My Lords, the Taliban are still hunting down women who held public positions. Recently, the ex-MP Mursal Nabizada was killed. Can my noble friend the Minister tell me whether there is anything we can do to help these women—these human rights defenders—who are in such danger in the country?
My Lords, I join my noble friend, and I am sure all of us, in expressing abhorrence at these actions, which, literally, as my noble friend said, identify individuals. First and foremost, we must protect their identity. That is why, with some of the NGOs we are supporting on the ground, particularly some of the women’s charities, we are we working directly with them, but, in the detail we sometimes provide, at their behest and for their protection, we do not share those details. We are also working directly with women leaders. My noble friend Lady Hodgson and I met separately with some of the women leaders who were directly involved with the Government. I think that also provides a very important conduit to the kinds of priorities that are needed for woman representatives, be they human rights defenders or, indeed, ex-politicians within Afghanistan.

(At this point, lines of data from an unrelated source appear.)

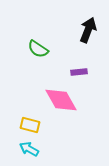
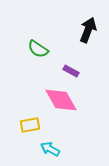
purple rectangle: moved 8 px left, 1 px up; rotated 35 degrees clockwise
yellow rectangle: rotated 24 degrees counterclockwise
cyan arrow: moved 21 px right
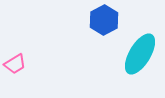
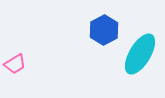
blue hexagon: moved 10 px down
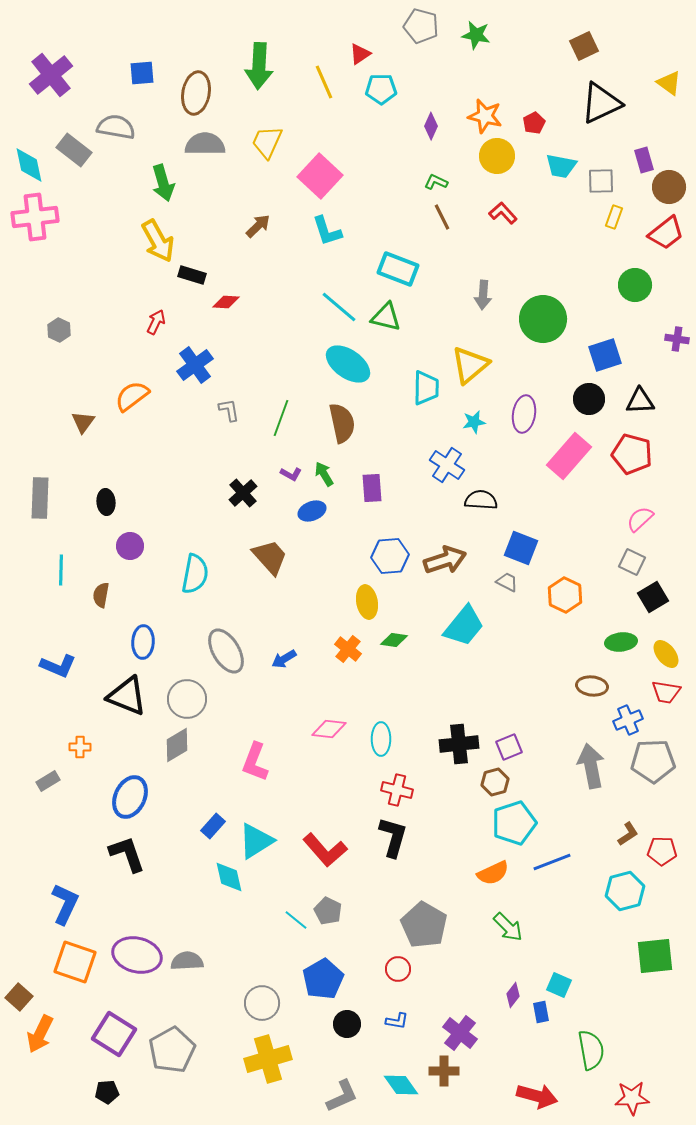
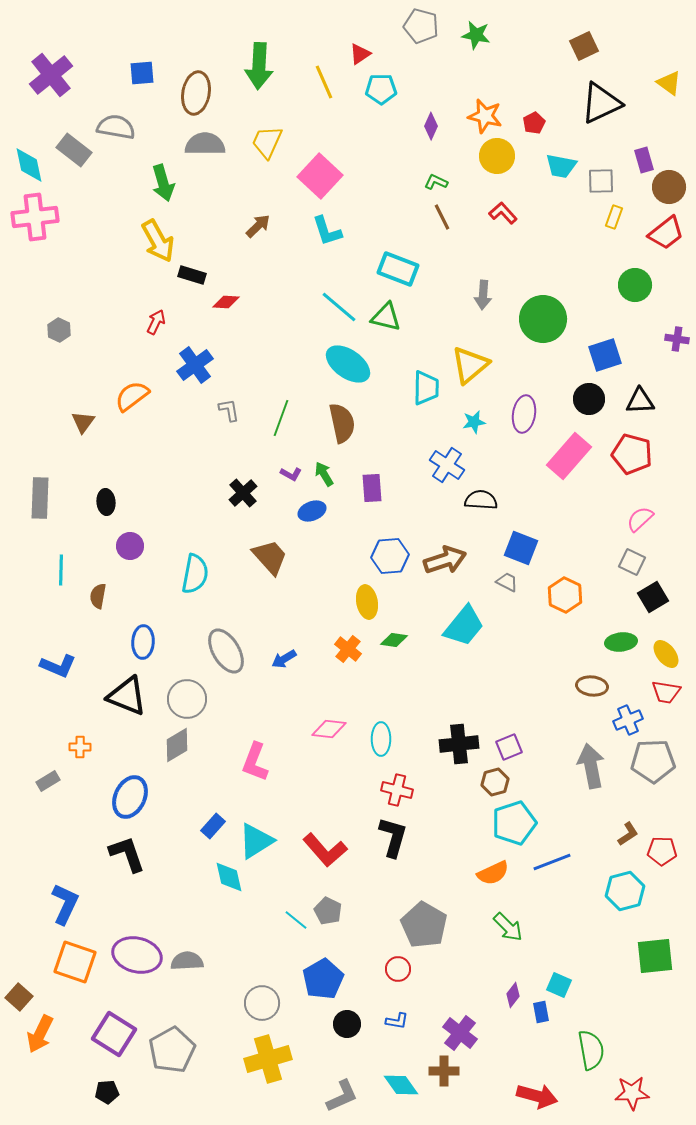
brown semicircle at (101, 595): moved 3 px left, 1 px down
red star at (632, 1098): moved 5 px up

My Lords, the UK is one of the biggest funders of the World Bank’s Afghan trust fund, which is the means by which the Taliban govern and are delivering services. What reassurance can the Minister provide that British funds are not being used directly by the Taliban for their discriminatory policies?
My Lords, we have to be stringent in that. I agree with the noble Lord that we need to ensure that there is due diligence on the ground to ensure that that happens. I cannot guarantee that every single pound and dollar from that trust fund has not been utilised in some shape or form by the Taliban, but that funding is getting through. We are working with international partners on the ground. We can further enhance this by ensuring that the partners we are working with also have their verification processes. This is a strange conundrum: providing humanitarian support, health support and educational support is vital. Why should the people—the woman and girls of Afghanistan—suffer? We need to work through the barriers that the Taliban are putting in front of us.
I thank the noble Lord. First, is the Taliban group that undertook negotiations in Doha still intact, does it still have any power, and are the Government in touch with it? Secondly, would the Minister say whether the FCDO is prepared to increase the number and amount of cash transfers to those most in need, given through the various NGOs, local and otherwise?
My Lords, on the noble Baroness’s second point, I also reflect on the contribution of the noble Lord, Lord Purvis. We must ensure that any money or support we provide, particularly when it comes to cash transfers, gets through to the people who need it. The systems and structures in Afghanistan at the moment are extremely fragile. We must look at innovative ways to ensure that we can get over some of these barriers. Technology provides an example, and perhaps that pre-empts the question of my noble friend Lord Johnson, who was going to come in. We need to look at innovative way of delivering both cash transfers and education as well. I think that may well be the way forward.